Below is a set of records, and all of them should be retyped exactly, minus the pictures.

**Available data**
- Opening Delimiter -

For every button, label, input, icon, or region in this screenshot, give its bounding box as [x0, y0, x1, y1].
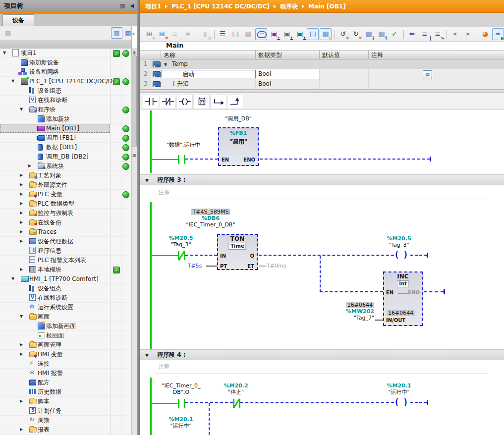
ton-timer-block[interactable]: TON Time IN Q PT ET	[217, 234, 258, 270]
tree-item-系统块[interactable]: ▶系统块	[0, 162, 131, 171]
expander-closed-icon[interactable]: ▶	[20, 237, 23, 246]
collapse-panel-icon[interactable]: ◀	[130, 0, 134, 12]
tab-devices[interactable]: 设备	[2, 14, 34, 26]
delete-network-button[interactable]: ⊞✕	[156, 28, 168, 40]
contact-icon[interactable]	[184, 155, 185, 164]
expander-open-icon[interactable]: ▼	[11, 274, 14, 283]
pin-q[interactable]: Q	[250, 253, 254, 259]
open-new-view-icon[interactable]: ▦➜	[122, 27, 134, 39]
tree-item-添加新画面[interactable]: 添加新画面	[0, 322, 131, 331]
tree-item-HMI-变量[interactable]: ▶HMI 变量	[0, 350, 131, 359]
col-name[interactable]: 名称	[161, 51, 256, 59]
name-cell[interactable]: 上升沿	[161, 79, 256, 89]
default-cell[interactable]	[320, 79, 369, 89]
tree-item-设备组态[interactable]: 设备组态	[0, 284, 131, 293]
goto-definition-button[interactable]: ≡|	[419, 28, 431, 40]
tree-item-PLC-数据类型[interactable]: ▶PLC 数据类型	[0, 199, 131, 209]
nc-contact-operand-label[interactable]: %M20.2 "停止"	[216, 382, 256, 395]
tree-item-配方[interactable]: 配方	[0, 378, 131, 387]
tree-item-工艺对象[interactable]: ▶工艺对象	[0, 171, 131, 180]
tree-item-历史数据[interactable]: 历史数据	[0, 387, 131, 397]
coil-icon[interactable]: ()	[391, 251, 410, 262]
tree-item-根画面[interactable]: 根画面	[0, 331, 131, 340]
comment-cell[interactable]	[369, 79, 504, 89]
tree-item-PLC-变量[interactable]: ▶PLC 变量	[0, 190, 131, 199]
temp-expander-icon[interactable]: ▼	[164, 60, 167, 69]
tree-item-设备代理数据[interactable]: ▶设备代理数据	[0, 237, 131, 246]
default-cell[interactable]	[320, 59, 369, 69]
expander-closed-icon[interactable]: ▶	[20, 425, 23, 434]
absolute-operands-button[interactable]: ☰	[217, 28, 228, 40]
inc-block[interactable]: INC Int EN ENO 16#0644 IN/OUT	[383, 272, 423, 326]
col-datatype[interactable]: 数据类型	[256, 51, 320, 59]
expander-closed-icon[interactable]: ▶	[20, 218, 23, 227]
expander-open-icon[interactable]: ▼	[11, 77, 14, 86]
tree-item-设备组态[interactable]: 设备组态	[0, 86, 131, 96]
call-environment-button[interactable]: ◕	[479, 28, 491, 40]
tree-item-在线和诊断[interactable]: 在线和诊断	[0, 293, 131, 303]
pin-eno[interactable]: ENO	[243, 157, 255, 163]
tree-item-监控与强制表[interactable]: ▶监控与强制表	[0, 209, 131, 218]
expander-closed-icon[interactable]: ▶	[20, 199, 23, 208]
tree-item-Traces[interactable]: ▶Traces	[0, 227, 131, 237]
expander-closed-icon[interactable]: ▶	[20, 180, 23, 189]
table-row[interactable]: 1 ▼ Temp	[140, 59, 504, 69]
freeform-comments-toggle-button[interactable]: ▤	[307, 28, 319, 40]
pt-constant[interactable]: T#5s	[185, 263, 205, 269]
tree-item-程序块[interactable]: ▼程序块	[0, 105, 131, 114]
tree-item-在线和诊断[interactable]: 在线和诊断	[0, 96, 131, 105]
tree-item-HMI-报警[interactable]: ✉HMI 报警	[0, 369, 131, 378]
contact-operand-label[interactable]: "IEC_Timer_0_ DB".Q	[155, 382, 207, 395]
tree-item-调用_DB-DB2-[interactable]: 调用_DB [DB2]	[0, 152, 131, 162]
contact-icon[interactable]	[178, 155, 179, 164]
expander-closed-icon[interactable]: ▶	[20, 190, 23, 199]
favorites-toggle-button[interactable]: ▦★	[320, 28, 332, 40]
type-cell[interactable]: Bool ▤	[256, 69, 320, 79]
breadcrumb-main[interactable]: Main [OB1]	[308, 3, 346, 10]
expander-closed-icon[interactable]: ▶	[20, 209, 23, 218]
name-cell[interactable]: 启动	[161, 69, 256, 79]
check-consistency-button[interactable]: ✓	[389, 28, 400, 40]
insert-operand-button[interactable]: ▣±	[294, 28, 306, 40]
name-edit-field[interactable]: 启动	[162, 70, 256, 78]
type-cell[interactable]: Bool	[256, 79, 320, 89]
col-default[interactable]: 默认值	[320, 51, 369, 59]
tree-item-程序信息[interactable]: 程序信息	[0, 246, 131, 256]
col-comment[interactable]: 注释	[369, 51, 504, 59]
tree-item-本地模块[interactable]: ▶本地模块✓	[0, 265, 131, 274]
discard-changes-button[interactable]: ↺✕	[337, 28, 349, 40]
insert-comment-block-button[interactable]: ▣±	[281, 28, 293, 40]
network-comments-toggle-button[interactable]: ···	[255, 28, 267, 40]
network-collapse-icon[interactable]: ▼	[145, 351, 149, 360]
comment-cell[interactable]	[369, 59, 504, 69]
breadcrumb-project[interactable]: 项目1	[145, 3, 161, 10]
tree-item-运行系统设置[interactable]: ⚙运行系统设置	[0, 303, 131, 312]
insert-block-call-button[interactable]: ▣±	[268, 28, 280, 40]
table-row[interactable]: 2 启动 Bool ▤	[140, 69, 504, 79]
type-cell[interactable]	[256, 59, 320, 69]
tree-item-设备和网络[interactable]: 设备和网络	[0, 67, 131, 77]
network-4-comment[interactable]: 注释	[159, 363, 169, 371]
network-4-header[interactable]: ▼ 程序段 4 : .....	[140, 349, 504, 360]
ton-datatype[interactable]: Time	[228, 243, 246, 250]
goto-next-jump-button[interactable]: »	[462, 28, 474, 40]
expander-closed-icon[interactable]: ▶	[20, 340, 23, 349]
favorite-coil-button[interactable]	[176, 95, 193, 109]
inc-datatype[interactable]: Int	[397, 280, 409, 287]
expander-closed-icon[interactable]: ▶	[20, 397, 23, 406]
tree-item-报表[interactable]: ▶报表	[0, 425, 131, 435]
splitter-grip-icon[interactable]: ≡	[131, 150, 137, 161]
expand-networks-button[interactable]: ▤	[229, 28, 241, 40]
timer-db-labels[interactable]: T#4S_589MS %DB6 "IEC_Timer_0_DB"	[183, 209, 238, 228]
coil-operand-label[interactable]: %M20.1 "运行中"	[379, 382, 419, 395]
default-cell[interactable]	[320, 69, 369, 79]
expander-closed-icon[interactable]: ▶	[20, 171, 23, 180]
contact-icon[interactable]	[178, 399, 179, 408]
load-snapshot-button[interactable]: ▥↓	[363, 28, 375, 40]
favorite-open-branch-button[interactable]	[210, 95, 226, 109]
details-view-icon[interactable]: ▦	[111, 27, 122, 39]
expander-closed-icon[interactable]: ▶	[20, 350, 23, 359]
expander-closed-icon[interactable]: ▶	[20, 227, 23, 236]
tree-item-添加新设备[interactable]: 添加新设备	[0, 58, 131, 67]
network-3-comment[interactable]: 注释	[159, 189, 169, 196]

- Closing Delimiter -

**Your response**
For every button, label, input, icon, or region in this screenshot, give its bounding box as [x0, y0, x1, y1].
ton-timer-block[interactable]: TON Time IN Q PT ET	[217, 234, 258, 270]
tree-item-系统块[interactable]: ▶系统块	[0, 162, 131, 171]
expander-closed-icon[interactable]: ▶	[20, 237, 23, 246]
collapse-panel-icon[interactable]: ◀	[130, 0, 134, 12]
tab-devices[interactable]: 设备	[2, 14, 34, 26]
delete-network-button[interactable]: ⊞✕	[156, 28, 168, 40]
contact-icon[interactable]	[184, 155, 185, 164]
expander-open-icon[interactable]: ▼	[11, 274, 14, 283]
pin-q[interactable]: Q	[250, 253, 254, 259]
open-new-view-icon[interactable]: ▦➜	[122, 27, 134, 39]
tree-item-添加新画面[interactable]: 添加新画面	[0, 322, 131, 331]
tree-item-HMI-变量[interactable]: ▶HMI 变量	[0, 350, 131, 359]
col-name[interactable]: 名称	[161, 51, 256, 59]
name-cell[interactable]: 上升沿	[161, 79, 256, 89]
default-cell[interactable]	[320, 79, 369, 89]
tree-item-设备组态[interactable]: 设备组态	[0, 284, 131, 293]
goto-definition-button[interactable]: ≡|	[419, 28, 431, 40]
tree-item-PLC-数据类型[interactable]: ▶PLC 数据类型	[0, 199, 131, 209]
nc-contact-operand-label[interactable]: %M20.2 "停止"	[216, 382, 256, 395]
tree-item-配方[interactable]: 配方	[0, 378, 131, 387]
tree-item-工艺对象[interactable]: ▶工艺对象	[0, 171, 131, 180]
tree-item-历史数据[interactable]: 历史数据	[0, 387, 131, 397]
coil-icon[interactable]: ()	[391, 251, 410, 262]
tree-item-根画面[interactable]: 根画面	[0, 331, 131, 340]
comment-cell[interactable]	[369, 79, 504, 89]
tree-item-PLC-变量[interactable]: ▶PLC 变量	[0, 190, 131, 199]
temp-expander-icon[interactable]: ▼	[164, 60, 167, 69]
tree-item-设备代理数据[interactable]: ▶设备代理数据	[0, 237, 131, 246]
default-cell[interactable]	[320, 59, 369, 69]
expander-closed-icon[interactable]: ▶	[20, 425, 23, 434]
absolute-operands-button[interactable]: ☰	[217, 28, 228, 40]
inc-block[interactable]: INC Int EN ENO 16#0644 IN/OUT	[383, 272, 423, 326]
col-datatype[interactable]: 数据类型	[256, 51, 320, 59]
expander-closed-icon[interactable]: ▶	[20, 218, 23, 227]
expander-open-icon[interactable]: ▼	[11, 77, 14, 86]
tree-item-设备组态[interactable]: 设备组态	[0, 86, 131, 96]
call-environment-button[interactable]: ◕	[479, 28, 491, 40]
tree-item-在线和诊断[interactable]: 在线和诊断	[0, 293, 131, 303]
pin-eno[interactable]: ENO	[243, 157, 255, 163]
tree-item-监控与强制表[interactable]: ▶监控与强制表	[0, 209, 131, 218]
expander-closed-icon[interactable]: ▶	[20, 199, 23, 208]
tree-item-Traces[interactable]: ▶Traces	[0, 227, 131, 237]
expander-closed-icon[interactable]: ▶	[20, 180, 23, 189]
table-row[interactable]: 1 ▼ Temp	[140, 59, 504, 69]
freeform-comments-toggle-button[interactable]: ▤	[307, 28, 319, 40]
pt-constant[interactable]: T#5s	[185, 263, 205, 269]
tree-item-程序块[interactable]: ▼程序块	[0, 105, 131, 114]
tree-item-在线和诊断[interactable]: 在线和诊断	[0, 96, 131, 105]
tree-item-HMI-报警[interactable]: ✉HMI 报警	[0, 369, 131, 378]
contact-operand-label[interactable]: "IEC_Timer_0_ DB".Q	[155, 382, 207, 395]
tree-item-调用_DB-DB2-[interactable]: 调用_DB [DB2]	[0, 152, 131, 162]
contact-icon[interactable]	[178, 155, 179, 164]
expander-closed-icon[interactable]: ▶	[20, 190, 23, 199]
favorites-toggle-button[interactable]: ▦★	[320, 28, 332, 40]
type-cell[interactable]: Bool ▤	[256, 69, 320, 79]
breadcrumb-main[interactable]: Main [OB1]	[308, 3, 346, 10]
expander-closed-icon[interactable]: ▶	[20, 209, 23, 218]
name-cell[interactable]: 启动	[161, 69, 256, 79]
check-consistency-button[interactable]: ✓	[389, 28, 400, 40]
insert-operand-button[interactable]: ▣±	[294, 28, 306, 40]
name-edit-field[interactable]: 启动	[162, 70, 256, 78]
type-cell[interactable]: Bool	[256, 79, 320, 89]
col-default[interactable]: 默认值	[320, 51, 369, 59]
tree-item-程序信息[interactable]: 程序信息	[0, 246, 131, 256]
col-comment[interactable]: 注释	[369, 51, 504, 59]
tree-item-本地模块[interactable]: ▶本地模块✓	[0, 265, 131, 274]
discard-changes-button[interactable]: ↺✕	[337, 28, 349, 40]
insert-comment-block-button[interactable]: ▣±	[281, 28, 293, 40]
network-comments-toggle-button[interactable]: ···	[255, 28, 267, 40]
network-collapse-icon[interactable]: ▼	[145, 351, 149, 360]
comment-cell[interactable]	[369, 59, 504, 69]
breadcrumb-project[interactable]: 项目1	[145, 3, 161, 10]
tree-item-运行系统设置[interactable]: ⚙运行系统设置	[0, 303, 131, 312]
insert-block-call-button[interactable]: ▣±	[268, 28, 280, 40]
table-row[interactable]: 2 启动 Bool ▤	[140, 69, 504, 79]
type-cell[interactable]	[256, 59, 320, 69]
tree-item-设备和网络[interactable]: 设备和网络	[0, 67, 131, 77]
network-4-comment[interactable]: 注释	[159, 363, 169, 371]
network-4-header[interactable]: ▼ 程序段 4 : .....	[140, 349, 504, 360]
ton-datatype[interactable]: Time	[228, 243, 246, 250]
goto-next-jump-button[interactable]: »	[462, 28, 474, 40]
expander-closed-icon[interactable]: ▶	[20, 340, 23, 349]
favorite-coil-button[interactable]	[176, 95, 193, 109]
inc-datatype[interactable]: Int	[397, 280, 409, 287]
expander-closed-icon[interactable]: ▶	[20, 397, 23, 406]
tree-item-报表[interactable]: ▶报表	[0, 425, 131, 435]
splitter-grip-icon[interactable]: ≡	[131, 150, 137, 161]
expand-networks-button[interactable]: ▤	[229, 28, 241, 40]
timer-db-labels[interactable]: T#4S_589MS %DB6 "IEC_Timer_0_DB"	[183, 209, 238, 228]
coil-operand-label[interactable]: %M20.1 "运行中"	[379, 382, 419, 395]
default-cell[interactable]	[320, 69, 369, 79]
expander-closed-icon[interactable]: ▶	[20, 171, 23, 180]
contact-icon[interactable]	[178, 399, 179, 408]
load-snapshot-button[interactable]: ▥↓	[363, 28, 375, 40]
favorite-open-branch-button[interactable]	[210, 95, 226, 109]
details-view-icon[interactable]: ▦	[111, 27, 122, 39]
expander-closed-icon[interactable]: ▶	[20, 350, 23, 359]
expander-closed-icon[interactable]: ▶	[20, 227, 23, 236]
tree-item-添加新设备[interactable]: 添加新设备	[0, 58, 131, 67]
network-3-comment[interactable]: 注释	[159, 189, 169, 196]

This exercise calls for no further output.